Boston Globe
Published March 12, 2023
YES
Christopher Norris
Executive Director, Metro Housing|Boston
The Massachusetts Rental Voucher Program is the largest state-funded voucher program in the country, but the program currently serves fewer than 10,000 households, one half of the number it served more than 30 years ago.
A recent report Metro Housing|Boston helped produce estimates that a universal rental assistance program would serve 240,000 more eligible households and cost $3.2 billion annually. Though this a substantial amount, it’s comparable to the cost of other essential pillars of the state’s safety net.
The benefits of expanding the investment in the voucher program (MRVP) include reducing homelessness, improving housing stability, addressing racial inequities, alleviating poverty, and incentivizing building housing that accommodates people with extremely low incomes.
When we don’t invest in housing solutions, we continue to expand homeless shelter capacity. Since 2000, our family shelter system in Massachusetts has grown by 291 percent to 3,883 beds. Shelters are not a stable long-term solution for any household. An expansion of MRVP could potentially save the state money in homelessness assistance and emergency housing, which typically cost $300 million to $400 million per year.
Expanding the program to cover all eligible residents in the state would have a powerful impact on racial equity. Close to half of Black families and 56 percent of Hispanic families in Massachusetts qualify for rental vouchers. By contrast, less than one in five white families do. By guaranteeing vouchers for all who qualify, we would dramatically ease the cost burden for renters of color.
A move to universal rental assistance also would help to offset the impact of exclusionary zoning that prevents building housing that is affordable for families in need. Expansion of the Massachusetts Rental Voucher Program would encourage towns and developers to increase the housing stock. If the overall rents stay within the limits set by the program, the availability of vouchers would ensure access and affordability for folks with lower incomes.
A half-century ago, Massachusetts was the first state to create a rental assistance program. Today, we can be the first state to make it universal as called for by the 2021 Senate Committee on Reimagining Massachusetts Post-Pandemic Resiliency. Let’s take this step to ensure that all eligible families — not just some — receive the housing assistance they need.
NO
David DeCoste
State representative, Norwell Republican
As committee assignments are finalized and our state Legislature begins working on the over 6,000 bills that have been filed thus far in 2023, how best to deal with a housing shortage in the Bay State is once again among the foremost challenges we face.
One proposal that has been gaining attention is to possibly increase funding to the existing Massachusetts Rental Voucher Program to include all eligible households currently receiving no rent subsidies. The cost of this expanded coverage is estimated to be over $3 billion annually. This is a significant amount given that the fiscal 2023 budget was $53 billion and this year we are already seeing greater demand for education, transportation, health, and other state spending.
As it is currently administered, the MRVP provides rental vouchers to eligible individuals and families. The vouchers are meant to provide the difference between the market rent and what a low-income household can afford to pay (typically 30 percent to 40 percent of their income) toward rent, with the voucher making up the monthly balance due. It is currently estimated that if the state adopted a universal rental assistance program, an additional 240,000 households or so would be served, at an average cost of $1,000 a month.
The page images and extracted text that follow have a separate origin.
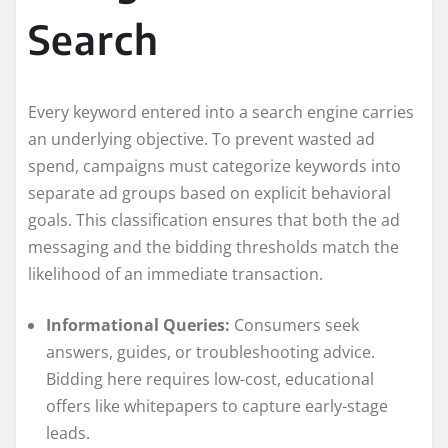
Search
Every keyword entered into a search engine carries
an underlying objective. To prevent wasted ad
spend, campaigns must categorize keywords into
separate ad groups based on explicit behavioral
goals. This classification ensures that both the ad
messaging and the bidding thresholds match the
likelihood of an immediate transaction.
Informational Queries:
Consumers seek
answers, guides, or troubleshooting advice.
Bidding here requires low-cost, educational
offers like whitepapers to capture early-stage
leads.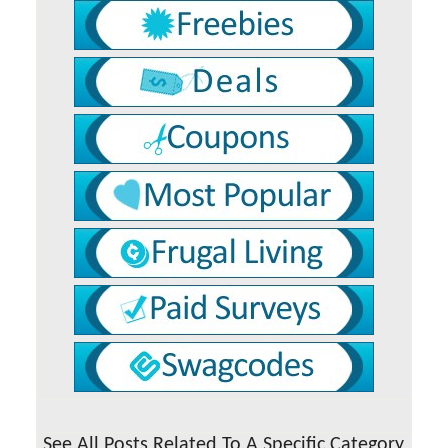
See All Posts Related To A Specific Category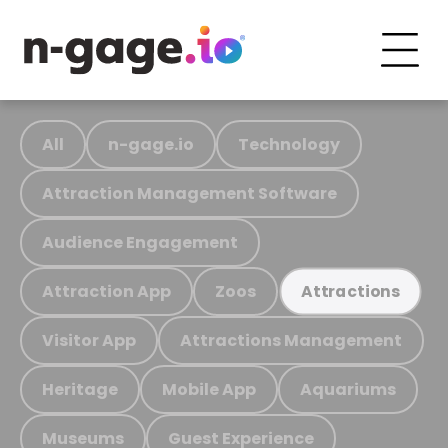
All
n-gage.io
Technology
Attraction Management Software
Audience Engagement
Attraction App
Zoos
Attractions
Visitor App
Attractions Management
Heritage
Mobile App
Aquariums
Museums
Guest Experience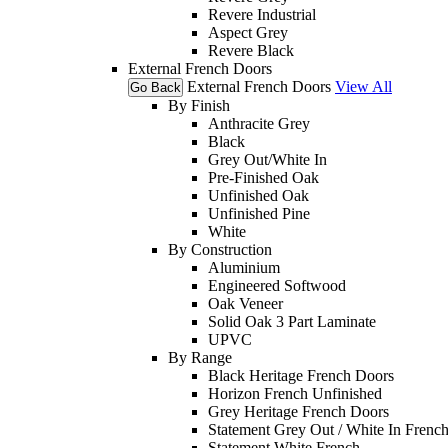
Revere Industrial
Aspect Grey
Revere Black
External French Doors
External French Doors
View All
Go Back
By Finish
Anthracite Grey
Black
Grey Out/White In
Pre-Finished Oak
Unfinished Oak
Unfinished Pine
White
By Construction
Aluminium
Engineered Softwood
Oak Veneer
Solid Oak 3 Part Laminate
UPVC
By Range
Black Heritage French Doors
Horizon French Unfinished
Grey Heritage French Doors
Statement Grey Out / White In Frenc
Statement White French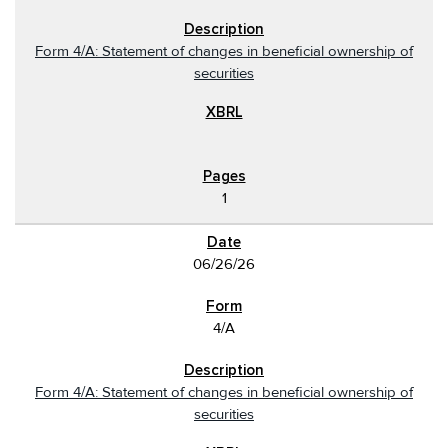
Form 4/A: Statement of changes in beneficial ownership of
securities
1
06/26/26
4/A
Form 4/A: Statement of changes in beneficial ownership of
securities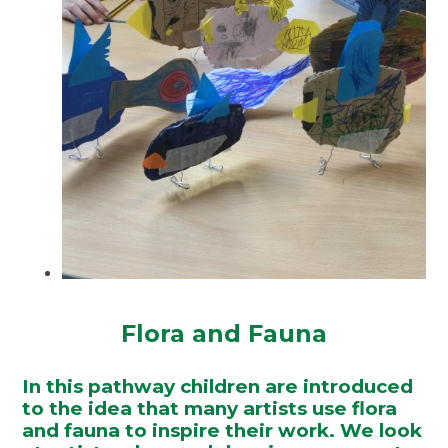
Flora and Fauna
In this pathway children are introduced
to the idea that many artists use flora
and fauna to inspire their work. We look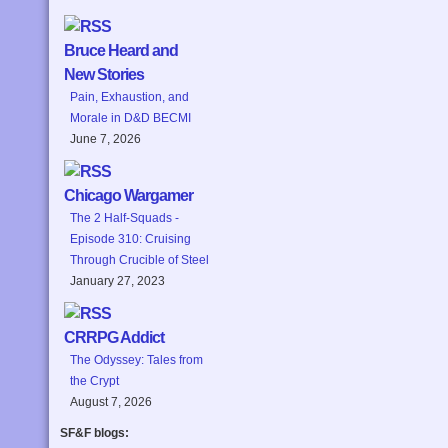
Bruce Heard and
New Stories
Pain, Exhaustion, and
Morale in D&D BECMI
June 7, 2026
Chicago Wargamer
The 2 Half-Squads -
Episode 310: Cruising
Through Crucible of Steel
January 27, 2023
CRRPG Addict
The Odyssey: Tales from
the Crypt
August 7, 2026
SF&F blogs: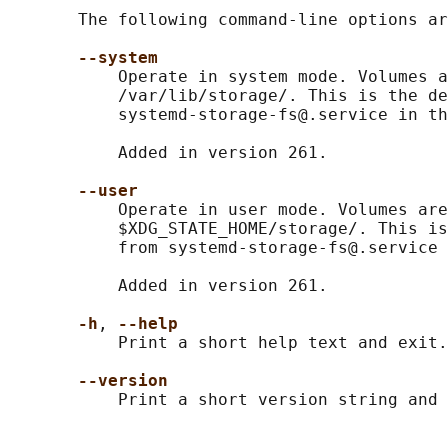
       The following command-line options ar
--system
           Operate in system mode. Volumes a
           /var/lib/storage/. This is the de
           systemd-storage-fs@.service in th
           Added in version 261.

--user
           Operate in user mode. Volumes are
           $XDG_STATE_HOME/storage/. This is
           from systemd-storage-fs@.service 
           Added in version 261.

-h
, 
--help
           Print a short help text and exit.

--version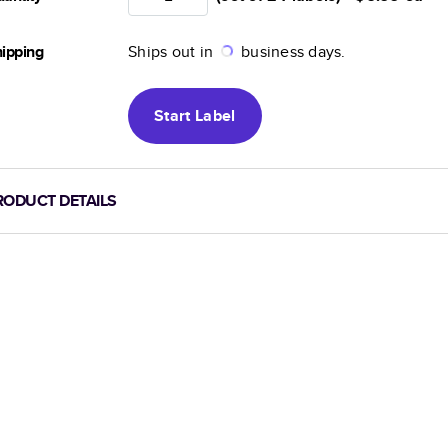
ipping
Ships out in
business days.
Start
Label
RODUCT DETAILS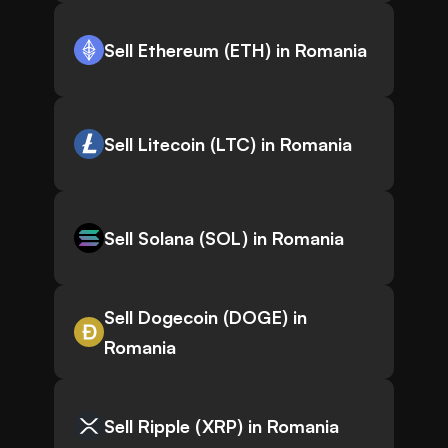
Sell Ethereum (ETH) in Romania
Sell Litecoin (LTC) in Romania
Sell Solana (SOL) in Romania
Sell Dogecoin (DOGE) in
Romania
Sell Ripple (XRP) in Romania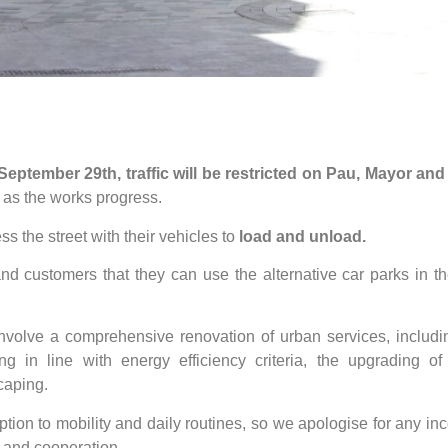
 September 29th, traffic will be restricted on Pau, Mayor and
s, as the works progress.
ess the street with their vehicles to
load and unload.
and customers that they can use the alternative car parks in t
 involve a comprehensive renovation of urban services, includ
ng in line with energy efficiency criteria, the upgrading o
caping.
ion to mobility and daily routines, so we apologise for any i
g and cooperation.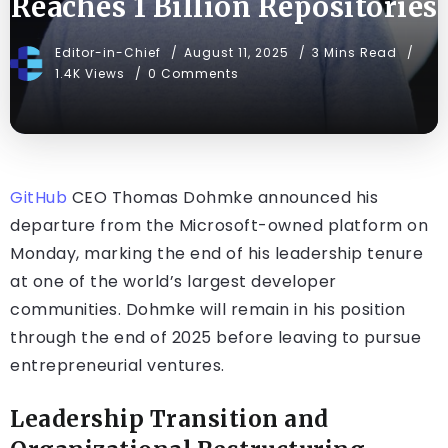
Reaches 1 Billion Repositories
Editor-in-Chief
August 11, 2025
3 Mins Read
1.4K Views
0 Comments
GitHub
CEO Thomas Dohmke announced his
departure from the Microsoft-owned platform on
Monday, marking the end of his leadership tenure
at one of the world’s largest developer
communities. Dohmke will remain in his position
through the end of 2025 before leaving to pursue
entrepreneurial ventures.
Leadership Transition and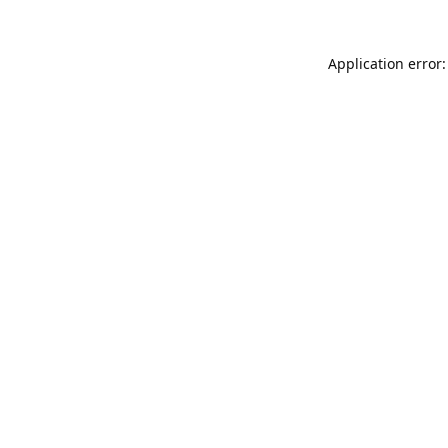
Application error: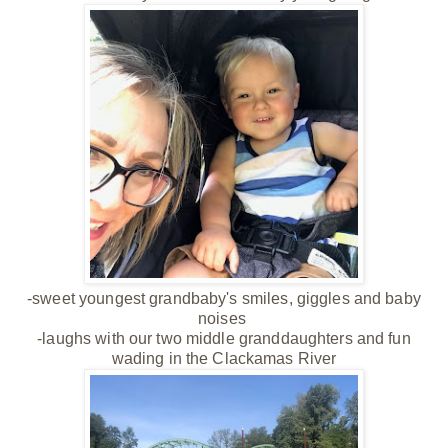
-sweet youngest grandbaby's smiles, giggles and baby
noises
-laughs with our two middle granddaughters and fun
wading in the Clackamas River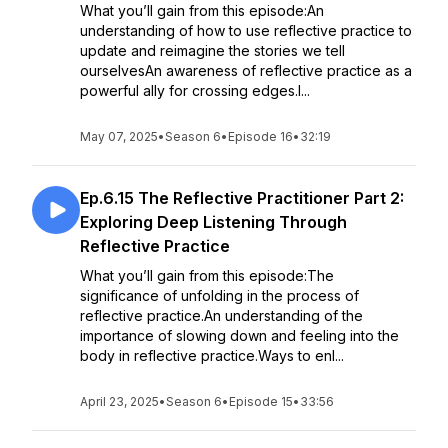
What you’ll gain from this episode:An
understanding of how to use reflective practice to
update and reimagine the stories we tell
ourselvesAn awareness of reflective practice as a
powerful ally for crossing edges.I...
May 07, 2025
•
Season 6
•
Episode 16
•
32:19
Ep.6.15 The Reflective Practitioner Part 2:
Exploring Deep Listening Through
Reflective Practice
What you’ll gain from this episode:The
significance of unfolding in the process of
reflective practice.An understanding of the
importance of slowing down and feeling into the
body in reflective practice.Ways to enl...
April 23, 2025
•
Season 6
•
Episode 15
•
33:56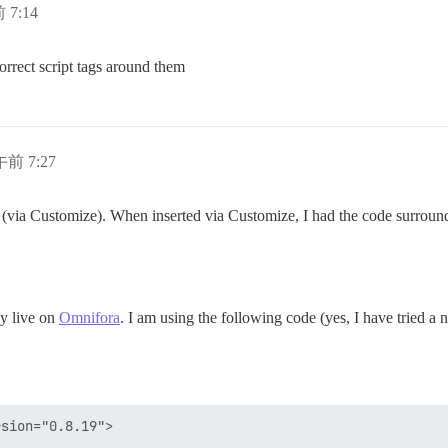
 7:14
orrect script tags around them
午前 7:27
r (via Customize). When inserted via Customize, I had the code surrou
ly live on
Omnifora
. I am using the following code (yes, I have tried a
sion="0.8.19">
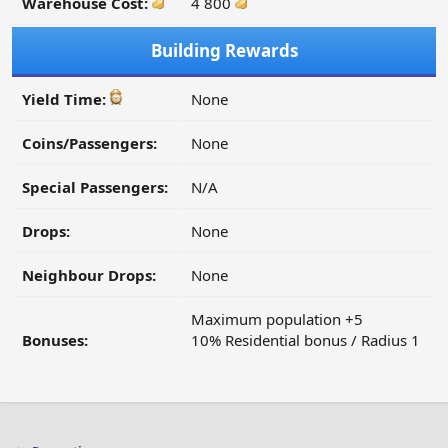
Warehouse Cost:
4 800
Building Rewards
Yield Time:
None
Coins/Passengers:
None
Special Passengers:
N/A
Drops:
None
Neighbour Drops:
None
Maximum population +5
Bonuses:
10% Residential bonus / Radius 1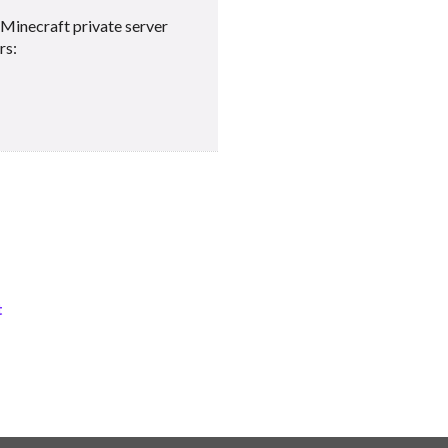
Minecraft private server
rs:
t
What we do not know going forward is how much if any additional demand will occur if the Commonwealth were to essentially establish a right to housing vouchers for all who qualify. Is it reasonable to assume that this policy may encourage more arrivals from outside of the state seeking subsidized housing? Given the law of supply and demand, might the increased number of state subsidies result in substantially increased average rents overall?
We owe the taxpayers of the Commonwealth a more thorough analysis of what the overall impact of this policy will be.
We also owe our citizens an examination of possible alternative policies to expand housing, one of which is increased funding to rebuild and expand our local housing authorities.
In the communities that I represent, local housing authorities provide the most affordable units available. And typically, those units are targeted to our elderly population and those developmentally disabled people capable of independent living. These authorities do a superb job and deserve more support.